The listing below should be reproduced exactly, with the pictures omitted.

Dataset excerpt:
********************
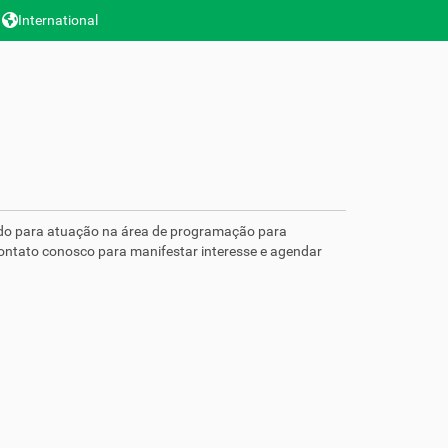
International
do para atuação na área de programação para
ntato conosco para manifestar interesse e agendar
********************
Task solution:
International
do para atuação na área de programação para
ntato conosco para manifestar interesse e agendar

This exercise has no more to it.